» **Saved entries**:
————

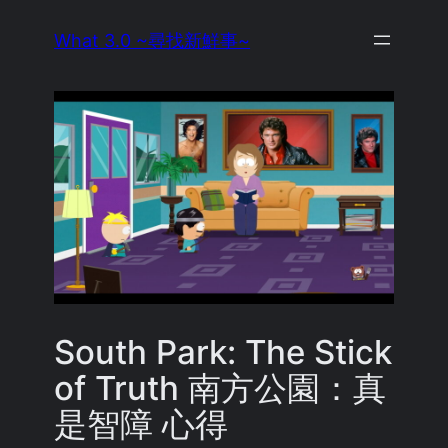
Skip
What 3.0 ~尋找新鮮事~
to
content
South Park: The Stick
of Truth 南方公園：真
是智障 心得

————

» **WORK ORDER**: From the first line to the last, output the data exactly, without the pictures.

» **THE ANSWER**:
Skip
What 3.0 ~尋找新鮮事~
to
content
South Park: The Stick
of Truth 南方公園：真
是智障 心得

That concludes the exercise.